Phylogenetic tree resulting from GeneBee analysis of BCH1 sequences from the 5′ end of intron I to the 3′ end of intron II from the Crocus populations described in Table II. Symbols next to each name denote populations of the same species: •, C. cartwrightianus; C, C. hadriaticus; ▴, C. oreocreticus; and 8, C. pallasii. On the right side of the tree, representative HPLC profiles of aqueous extracts (apocarotenoid extracts) obtained from fully developed stigmas from several Crocus species, which are indicated in the right side of each profile, are shown. The species inside the group Crocus are characterized by the highest levels of apocarotenoids accumulated in their stigma tissue.

Figure 5.

Expression levels of saffron carotenogenic genes during stigma development. The mRNA levels were determined by RT-PCR amplification using specific oligonucleotides for each carotenogenic gene.

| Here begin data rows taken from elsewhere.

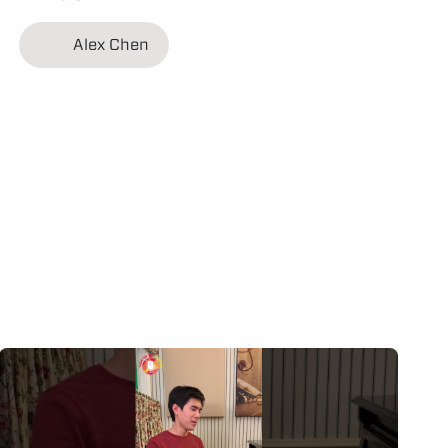
Alex Chen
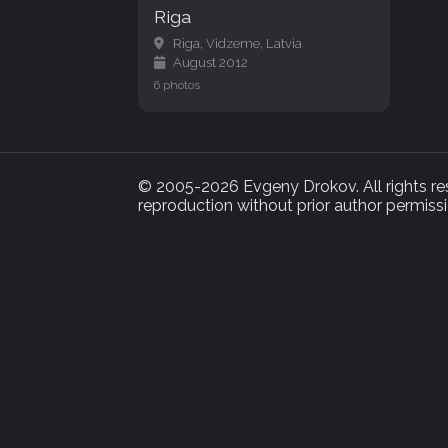
Riga
Riga, Vidzeme, Latvia
August 2012
6 photos
© 2005-2026 Evgeny Drokov. All rights rese
reproduction without prior author permissi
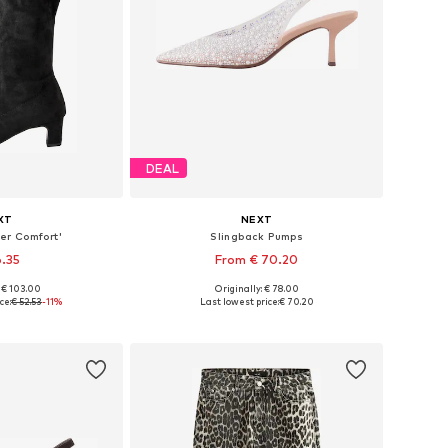
DEAL
XT
NEXT
er Comfort'
Slingback Pumps
6.35
From € 70.20
: € 103.00
Originally: € 78.00
 many sizes
Available in many sizes
ce:
€ 52.53
-11%
Last lowest price:
€ 70.20
 basket
Add to basket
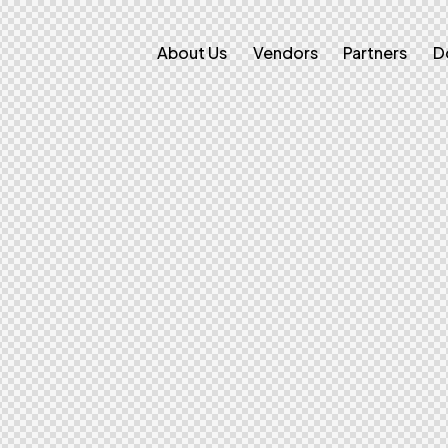
About Us
Vendors
Partners
D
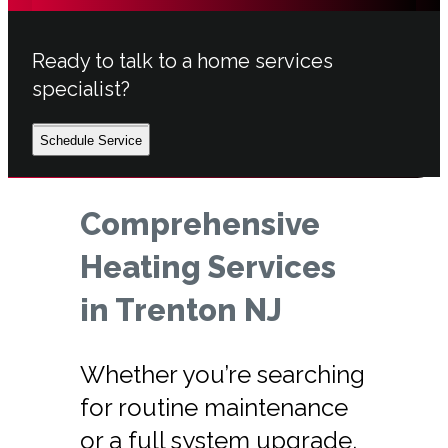
Ready to talk to a home services
specialist?
Schedule Service
Comprehensive
Heating Services
in Trenton NJ
Whether you’re searching
for routine maintenance
or a full system upgrade,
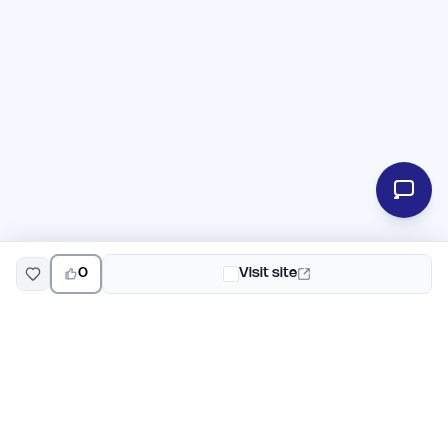
0
Visit site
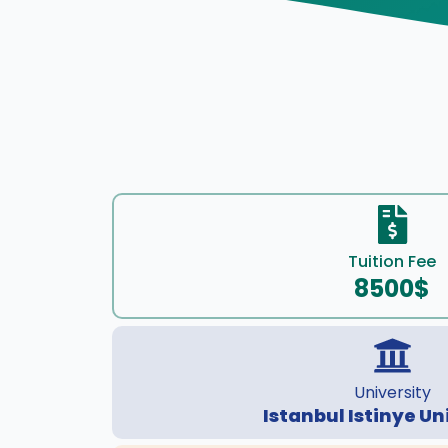
Tuition Fee
8500$
University
Istanbul Istinye Un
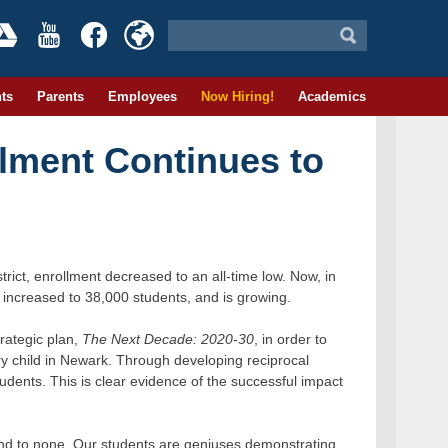
ts
Parents
Employees
Now Hiring!
Academics
lment Continues to
trict, enrollment decreased to an all-time low. Now, in
as increased to 38,000 students, and is growing.
rategic plan,
The Next Decade: 2020-30
, in order to
ry child in Newark. Through developing reciprocal
udents. This is clear evidence of the successful impact
ond to none. Our students are geniuses demonstrating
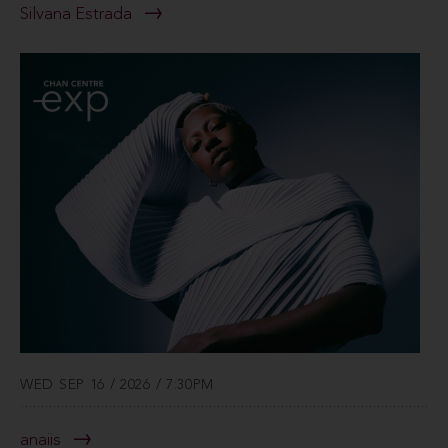
Silvana Estrada
WED SEP 16 / 2026 / 7:30PM
anaiis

A, Stigma tissue of C. sativus in different developmental stages. B, CsBCH1 and CsBCH2 transcript expression in undeveloped (StII and StIV) and fully developed (StVIII) stigma, petals, and leaves. The expression pattern of CsPSY, CsPDS, CsLYCb, CsCCD, and CsZDS was monitored during stigma development. Equal amounts of total RNA were used in each reaction. The levels of constitutively expressed RPS18 coding genes were assayed as controls. The PCR products were separated by 2% (w/v) agarose gel electrophoresis and visualized by ethidium bromide staining.

Figure 6.

Pigmentation levels in Crocus species are associated with carotenoid and BCH transcript accumulation. A, External pigmentation of fully developed stigmas of several Crocus species. From left to right, C. hadriaticus, C. cartwrightianus, C. imperati, C. goulimyi, and C. sativus. B, HPLC profile of carotenoids extracted form stigma tissues. C, Detection of BCH transcripts by RT-PCR in fully developed stigma at the time of anthesis in different Crocus species. The levels of constitutively expressed RPS18 coding genes were assayed as controls. The PCR products were separated by 2% (w/v) agarose gel electrophoresis and visualized by ethidium bromide staining. At the bottom, the crocin concentration for each of the species analyzed is shown.